Transcribe exactly the line that contains "Crypto-monnaies" and all lines following it to the end of the material below; omit everything else.
<<<<
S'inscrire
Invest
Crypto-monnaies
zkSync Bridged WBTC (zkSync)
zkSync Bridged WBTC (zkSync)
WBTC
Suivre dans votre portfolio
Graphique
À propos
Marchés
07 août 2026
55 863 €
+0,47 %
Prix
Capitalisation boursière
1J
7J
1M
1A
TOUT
>>>>
[Answer space]
Crypto-monnaies
zkSync Bridged WBTC (zkSync)
zkSync Bridged WBTC (zkSync)
WBTC
Suivre dans votre portfolio
Graphique
À propos
Marchés
07 août 2026
55 863 €
+0,47 %
Prix
Capitalisation boursière
1J
7J
1M
1A
TOUT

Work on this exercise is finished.